Bank Dunia menyebut harga beras di Indonesia yang termahal di antara negara-negara Asia Tenggara dalam satu dekade terakhir. Tingginya harga beras menjadi salah satu penyebab kemiskinan. 

“Harga eceran beras Indonesia 28% lebih tinggi dari harga di Filipina dan dua kali lipat harga di Vietnam, Kamboja, Myanmar dan Thailand,” tulis Bank Dunia dalam laporan Indonesia Economic Prospect edisi Desember 2022.

Lembaga tersebut menyebutkan ada beberapa hal yang menjadi penyebab tingginya harga beras di Indonesia. Pertama, kebijakan pemerintah yang membatasi perdagangan melalui tarif impor, monopoli impor oleh BUMN, dan tindakan nontarif lainnya.

Faktor lainnya seperti ketentuan harga pembelian minimum di tingkat petani. Selain itu kurangnya investasi jangka panjang dalam riset dan pengembangan di sektor pertanian. Kemudian minimnya pelayanan penyuluhan dan pengembangan SDM pertanian yang dapat menurunkan harga pangan jangka panjang.

Bank Dunia juga menyebut masalah Indonesia adalah pada pendistribusian barang. Panjangnya rantai pasok dari produsen ke konsumen membuat harga barang menjadi lebih tinggi. Hal ini mengingat kondisi geografis Indonesia yang merupakan negara kepulauan sehingga biaya distribusinya lebih mahal.

Di sisi lain, Kepala Badan Pangan Nasional Arief Prasetyo Adi menegaskan beras Indonesia bukan yang termahal dan telah sesuai dengan daya beli masyarakat. “Kami (pemerintah) sudah konfirmasi, tidak yang tertinggi di ASEAN. Kemudian dibandingkan aja dengan negara-negara lain,” ujar Arief seperti dikutip dari bisnis.tempo.co, Senin 2 Januari 2023.

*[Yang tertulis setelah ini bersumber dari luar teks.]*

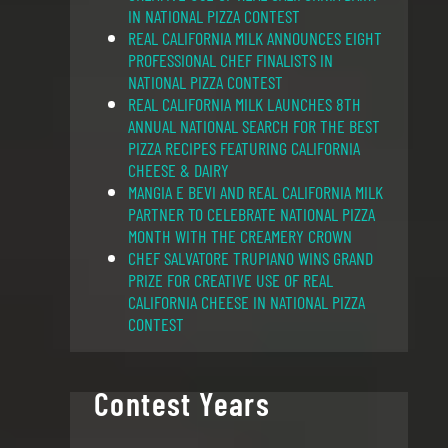
IN NATIONAL PIZZA CONTEST
REAL CALIFORNIA MILK ANNOUNCES EIGHT
PROFESSIONAL CHEF FINALISTS IN
NATIONAL PIZZA CONTEST
REAL CALIFORNIA MILK LAUNCHES 8TH
ANNUAL NATIONAL SEARCH FOR THE BEST
PIZZA RECIPES FEATURING CALIFORNIA
CHEESE & DAIRY
MANGIA E BEVI AND REAL CALIFORNIA MILK
PARTNER TO CELEBRATE NATIONAL PIZZA
MONTH WITH THE CREAMERY CROWN
CHEF SALVATORE TRUPIANO WINS GRAND
PRIZE FOR CREATIVE USE OF REAL
CALIFORNIA CHEESE IN NATIONAL PIZZA
CONTEST
Contest Years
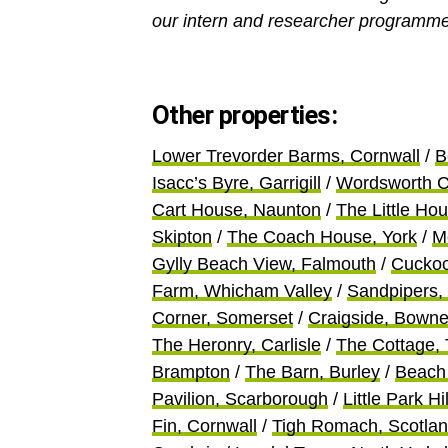
our intern and researcher programme
Other properties:
Lower Trevorder Barms, Cornwall
/
B
Isacc’s Byre, Garrigill
/
Wordsworth C
Cart House, Naunton
/
The Little Ho
Skipton
/
The Coach House, York
/
M
Gylly Beach View, Falmouth
/
Cuckoo
Farm, Whicham Valley
/
Sandpipers,
Corner, Somerset
/
Craigside, Bown
The Heronry, Carlisle
/
The Cottage,
Brampton
/
The Barn, Burley
/
Beach 
Pavilion, Scarborough
/
Little Park H
Fin, Cornwall
/
Tigh Romach, Scotla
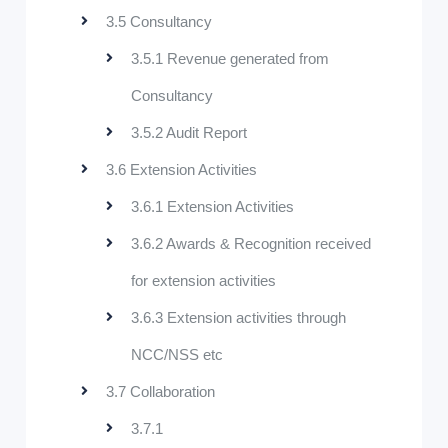
3.5 Consultancy
3.5.1 Revenue generated from
Consultancy
3.5.2 Audit Report
3.6 Extension Activities
3.6.1 Extension Activities
3.6.2 Awards & Recognition received
for extension activities
3.6.3 Extension activities through
NCC/NSS etc
3.7 Collaboration
3.7.1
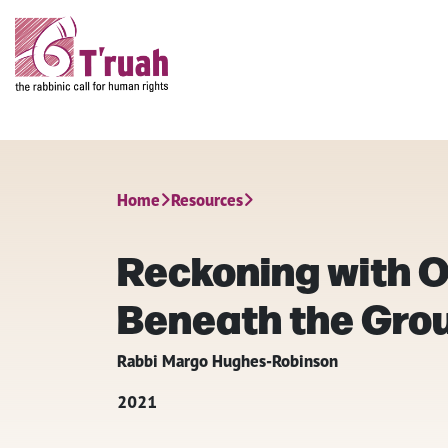
Home
Resources
Reckoning with O
Beneath the Gro
Rabbi Margo Hughes-Robinson
2021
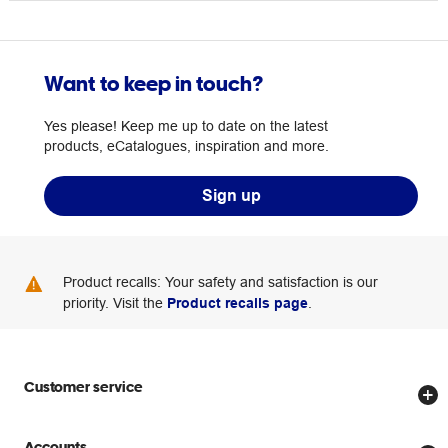
Want to keep in touch?
Yes please! Keep me up to date on the latest
products, eCatalogues, inspiration and more.
Sign up
Product recalls: Your safety and satisfaction is our
priority. Visit the
Product recalls page
.
Customer service
Store locator
Accounts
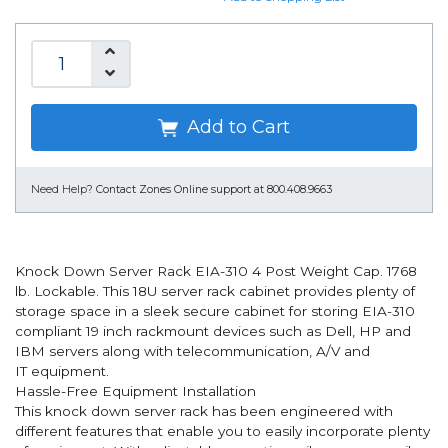
Add to Cart
Need Help?
Contact Zones Online support at 800.408.9663
Knock Down Server Rack EIA-310 4 Post Weight Cap. 1768
lb. Lockable. This 18U server rack cabinet provides plenty of
storage space in a sleek secure cabinet for storing EIA-310
compliant 19 inch rackmount devices such as Dell, HP and
IBM servers along with telecommunication, A/V and
IT equipment.
Hassle-Free Equipment Installation
This knock down server rack has been engineered with
different features that enable you to easily incorporate plenty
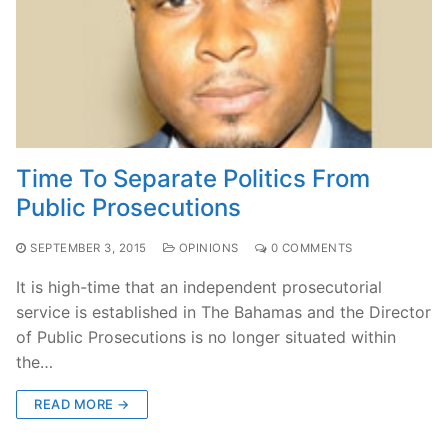
Time To Separate Politics From
Public Prosecutions
SEPTEMBER 3, 2015
OPINIONS
0 COMMENTS
It is high-time that an independent prosecutorial
service is established in The Bahamas and the Director
of Public Prosecutions is no longer situated within
the…
READ MORE →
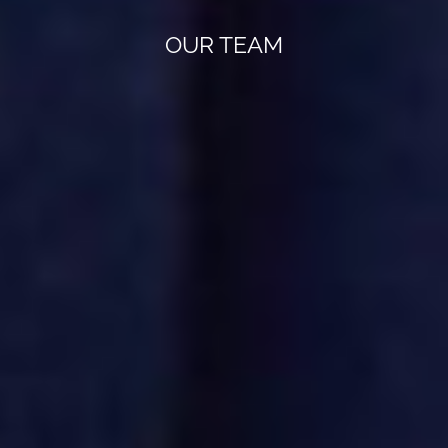
OUR TEAM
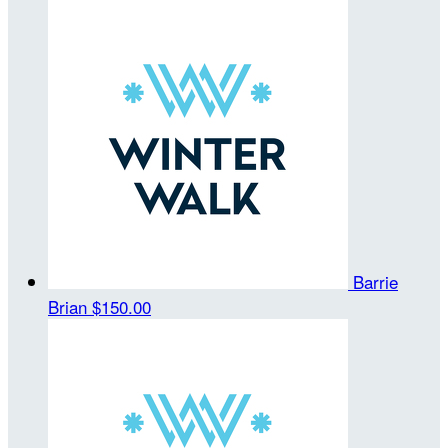
Barrie
Brian
$150.00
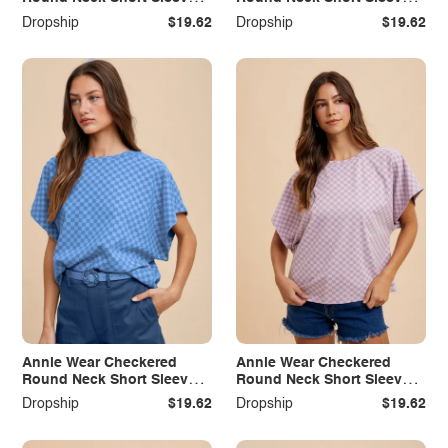
T-Shirt
T-Shirt
Dropship
$19.62
Dropship
$19.62
Annie Wear Checkered
Annie Wear Checkered
Round Neck Short Sleeve
Round Neck Short Sleeve
T-Shirt
T-Shirt
Dropship
$19.62
Dropship
$19.62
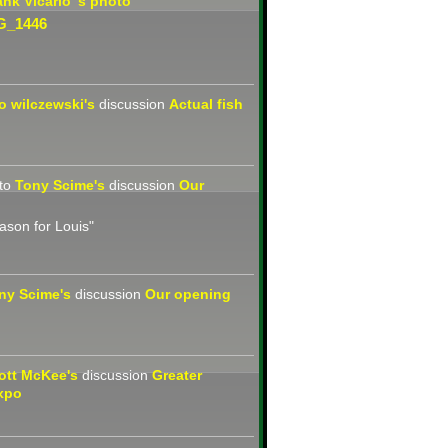
ank Vicario 's
photo
G_1446
jo wilczewski's
discussion
Actual fish
to
Tony Scime's
discussion
Our
eason for Louis"
ny Scime's
discussion
Our opening
ott McKee's
discussion
Greater
xpo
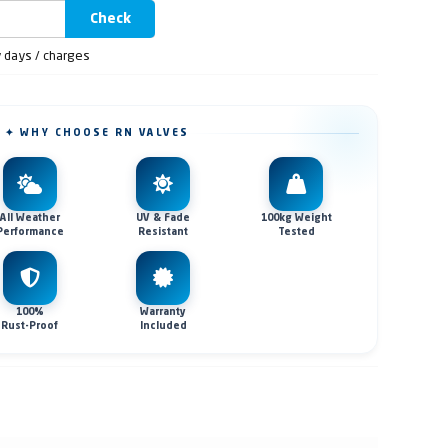
Check
y days / charges
✦ WHY CHOOSE RN VALVES
All Weather
UV & Fade
100kg Weight
Performance
Resistant
Tested
100%
Warranty
Rust-Proof
Included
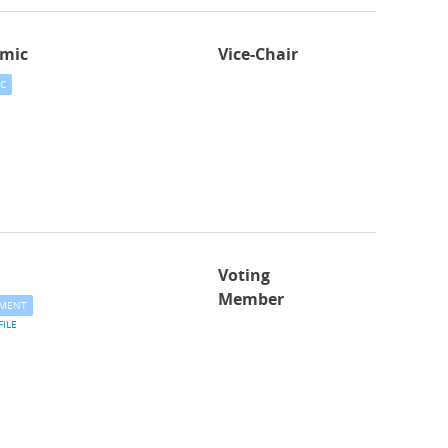
mic
Vice-Chair
C
Voting
Member
MENT
FILE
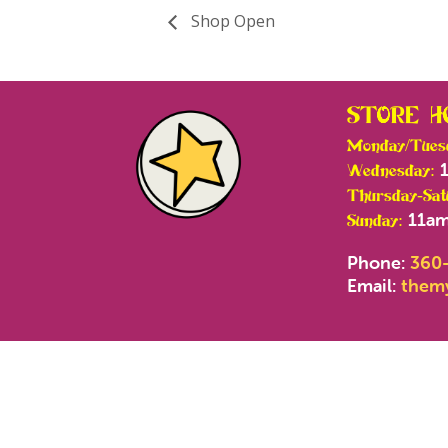
Shop Open
STORE H
Monday/Tues
1
Wednesday:
Thursday-Sat
11am
Sunday:
Phone:
360
Email:
them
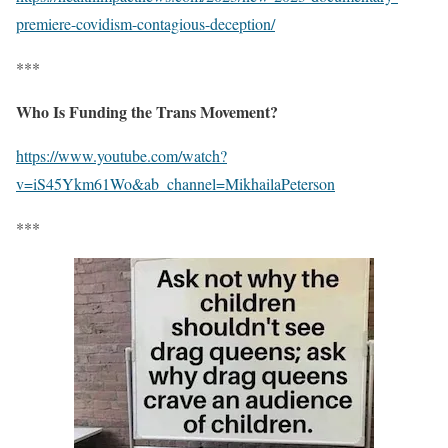
premiere-covidism-contagious-deception/
***
Who Is Funding the Trans Movement?
https://www.youtube.com/watch?
v=iS45Ykm61Wo&ab_channel=MikhailaPeterson
***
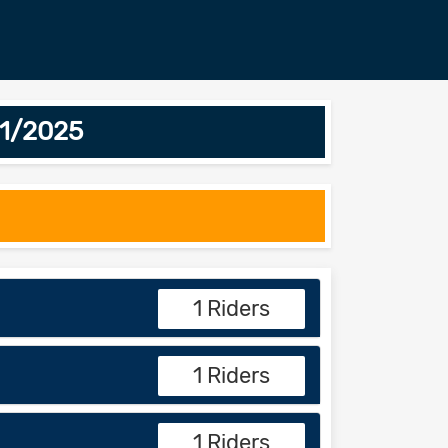
01/2025
1 Riders
1 Riders
1 Riders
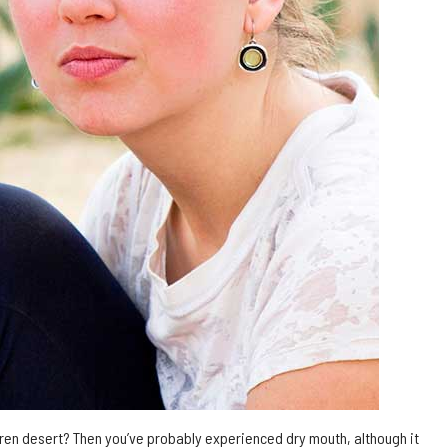
ren desert? Then you’ve probably experienced dry mouth, although it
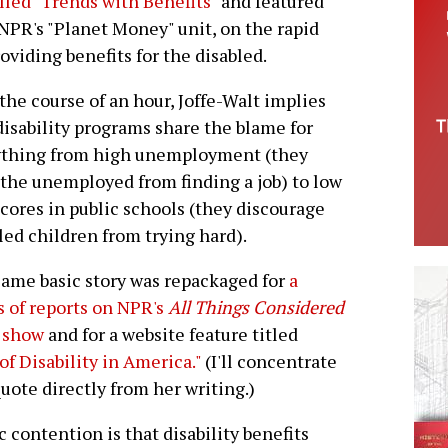
alled "Trends with Benefits"
and featured
 NPR's "Planet Money" unit, on the rapid
iding benefits for the disabled.
the course of an hour, Joffe-Walt implies
disability programs share the blame for
ything from high unemployment (they
the unemployed from finding a job) to low
scores in public schools (they discourage
led children from trying hard).
ame basic story was repackaged for
a
s of reports on NPR's
All Things Considered
 show
and for a website feature titled
of Disability in America."
(I'll concentrate
quote directly from her writing.)
ic contention is that disability benefits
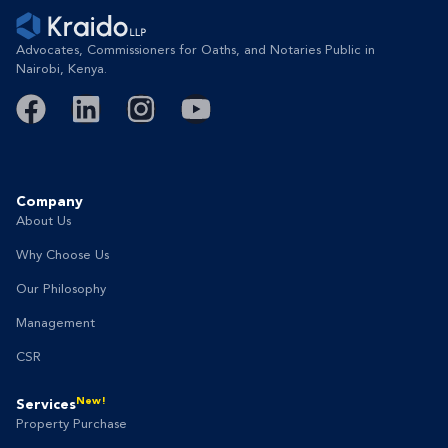
Advocates, Commissioners for Oaths, and Notaries Public in
Nairobi, Kenya.
Company
About Us
Why Choose Us
Our Philosophy
Management
CSR
New!
Services
Property Purchase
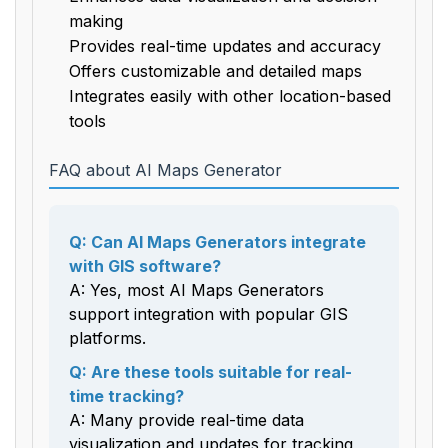
making
Provides real-time updates and accuracy
Offers customizable and detailed maps
Integrates easily with other location-based
tools
FAQ about AI Maps Generator
Q: Can AI Maps Generators integrate
with GIS software?
A: Yes, most AI Maps Generators
support integration with popular GIS
platforms.
Q: Are these tools suitable for real-
time tracking?
A: Many provide real-time data
visualization and updates for tracking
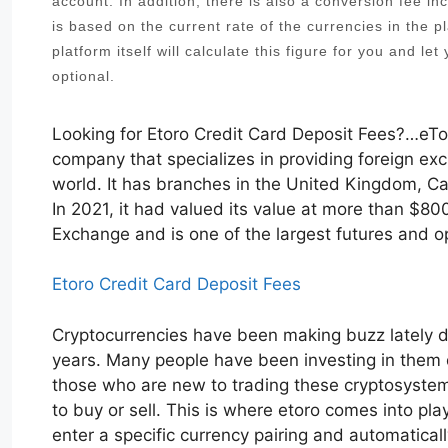
account. In addition, there is also a conversion fee i
is based on the current rate of the currencies in the pl
platform itself will calculate this figure for you and le
optional.
Looking for Etoro Credit Card Deposit Fees?…eTor
company that specializes in providing foreign ex
world. It has branches in the United Kingdom, Ca
In 2021, it had valued its value at more than $80
Exchange and is one of the largest futures and o
Etoro Credit Card Deposit Fees
Cryptocurrencies have been making buzz lately du
years. Many people have been investing in them du
those who are new to trading these cryptosystems,
to buy or sell. This is where etoro comes into pla
enter a specific currency pairing and automatical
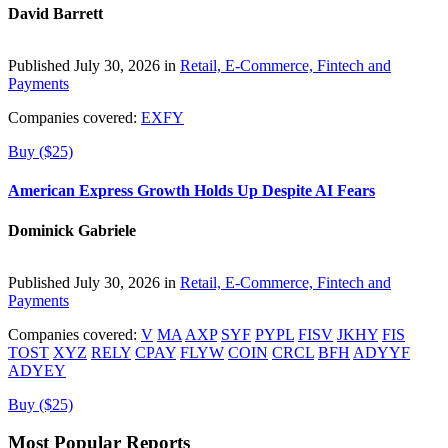
David Barrett
Published July 30, 2026 in
Retail, E-Commerce, Fintech and
Payments
Companies covered:
EXFY
Buy ($25)
American Express Growth Holds Up Despite AI Fears
Dominick Gabriele
Published July 30, 2026 in
Retail, E-Commerce, Fintech and
Payments
Companies covered:
V
MA
AXP
SYF
PYPL
FISV
JKHY
FIS
TOST
XYZ
RELY
CPAY
FLYW
COIN
CRCL
BFH
ADYYF
ADYEY
Buy ($25)
Most Popular Reports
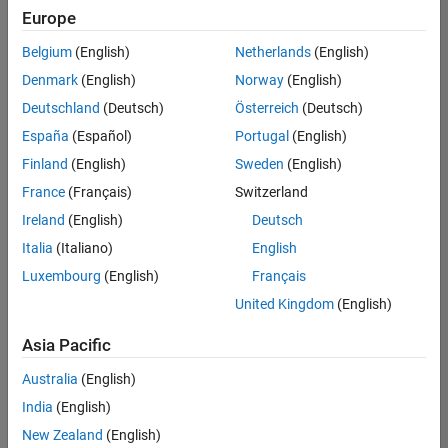
Europe
Belgium
(English)
Netherlands
(English)
Marketing Event Specialist
Denmark
(English)
Norway
(English)
Marketing
Event
Deutschland
(Deutsch)
Österreich
(Deutsch)
Specialist
IN-
España
(Español)
Portugal
(English)
Bangalore
|
Finland
(English)
Sweden
(English)
Marketing
Services |
France
(Français)
Switzerland
Experienced
Ireland
(English)
Deutsch
Italia
(Italiano)
English
1
of
Luxembourg
(English)
Français
1
United Kingdom
(English)
Asia Pacific
Join
Australia
(English)
Our
India
(English)
Talent
New Zealand
(English)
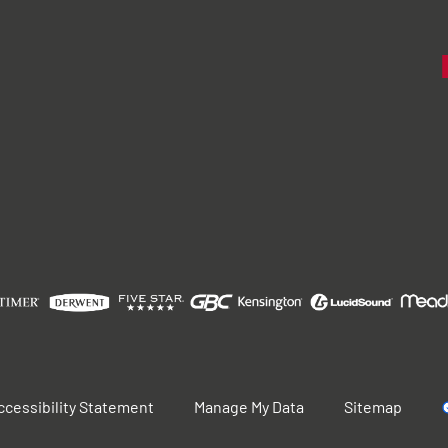
ccessibility Statement
Manage My Data
Sitemap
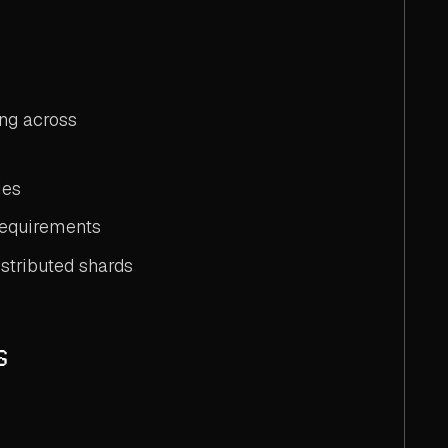
ing across
ies
 requirements
istributed shards
s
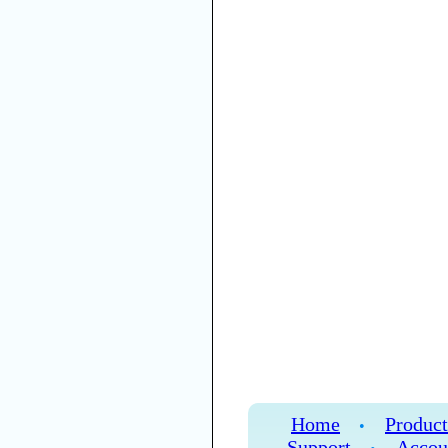
Home
Product
•
Support
Accou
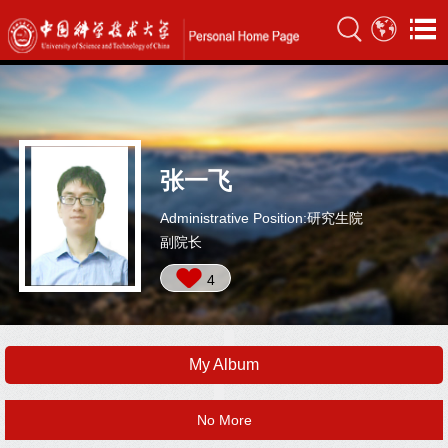
张一飞
Administrative Position:研究生院
副院长
4
My Album
No More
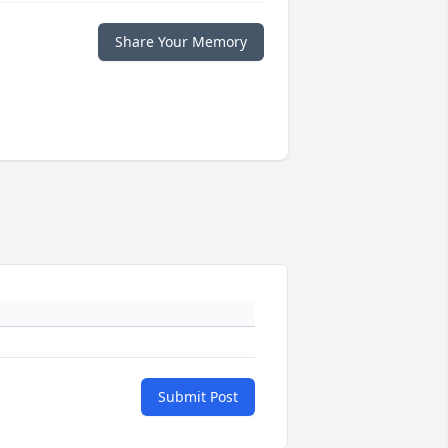
Share Your Memory
Submit Post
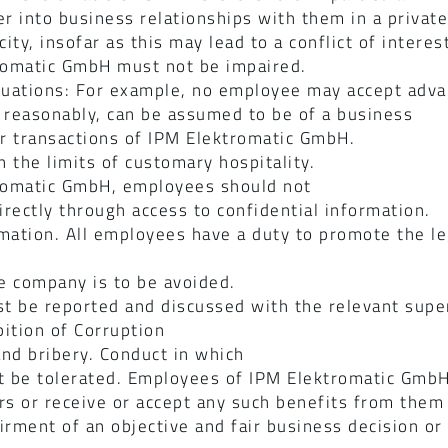
r into business relationships with them in a private 
ity, insofar as this may lead to a conflict of intere
ktromatic GmbH must not be impaired.
situations: For example, no employee may accept adva
reasonably, can be assumed to be of a business
or transactions of IPM Elektromatic GmbH.
n the limits of customary hospitality.
ktromatic GmbH, employees should not
irectly through access to confidential information.
ormation. All employees have a duty to promote the 
he company is to be avoided.
ust be reported and discussed with the relevant supe
ition of Corruption
nd bribery. Conduct in which
ot be tolerated. Employees of IPM Elektromatic Gmb
rs or receive or accept any such benefits from them
irment of an objective and fair business decision or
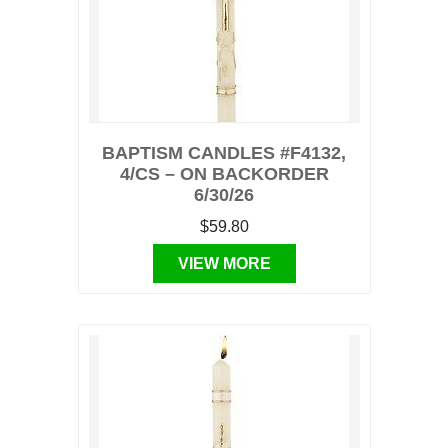
BAPTISM CANDLES #F4132,
4/CS – ON BACKORDER
6/30/26
$59.80
VIEW MORE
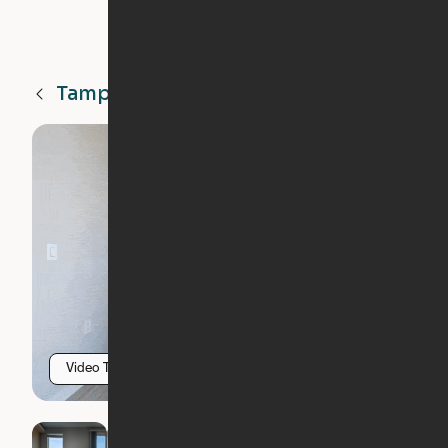
Tampa
FL
Video Tour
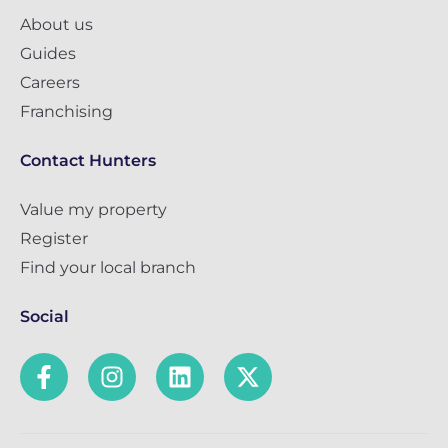
About us
Guides
Careers
Franchising
Contact Hunters
Value my property
Register
Find your local branch
Social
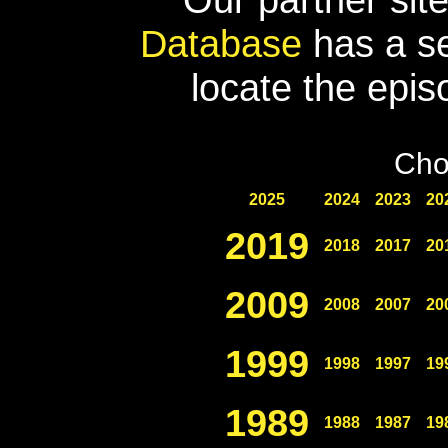
Database
has a se
locate the epis
Cho
2025
2024
2023
20
2019
2018
2017
20
2009
2008
2007
20
1999
1998
1997
19
1989
1988
1987
19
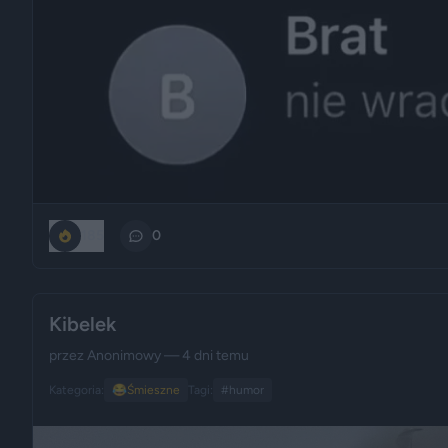
185
0
Kibelek
przez
Anonimowy
— 4 dni temu
Kategoria:
😂
Śmieszne
Tagi:
#humor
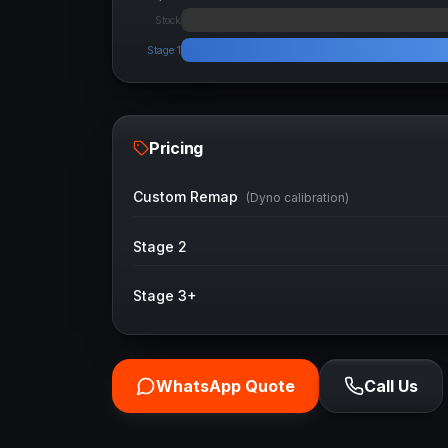
Stock
Stage 1
Pricing
Custom Remap
(Dyno calibration)
Stage 2
Stage 3+
WhatsApp Quote
Call Us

Senada dengan Bapanas, Kementerian Perdagangan dan Kementerian Pertanian juga membantah laporan Bank Dunia yang menyebutkan harga beras di Indonesia adalah yang termahal di Asia Tenggara itu.

Tingginya harga beras di Indonesia bisa memberikan dampak bagi masyarakat, terutama masyarakat miskin. Porsi pengeluaran mereka untuk pangan lebih besar ketimbang masyarakat yang lebih sejahtera, terutama padi-padian. 

Data Badan Pusat Statistik (BPS) menunjukkan 20% kelompok masyarakat dengan pengeluaran terendah (kuintil 1), dari total pengeluaran untuk makanan, sebesar 20% dihabiskan untuk padi-padian. Sedangkan masyarakat yang lebih sejahtera proporsinya lebih sedikit. Di kelompok kuintil 5 hanya 7,03%.

Selain itu juga harga beras turut mengerek inflasi. Dari laporan BPS, sektor pangan penyumbang inflasi tahunan terbesar kedua pada November 2022. Di kelompok ini, beras menjadi komoditas yang dominan memberikan andil/sumbangan inflasi.

Adapun Ketua Umum Kamar Dagang dan Industri atau Kadin Indonesia, Arsjad Rasjid, mengatakan perbedaan antara harga di dalam negeri dengan luar negeri terlalu besar berpotensi memicu impor. Pasalnya, beras impor jauh lebih murah dari beras lokal.

Menurutnya, kondisi tersebut bisa memberikan ancaman pada petani lokal. "Polemik impor beras dan disparitas harga yang tinggi jangan sampai mengubah fokus dalam menjaga ketahanan pangan," kata Arsjad.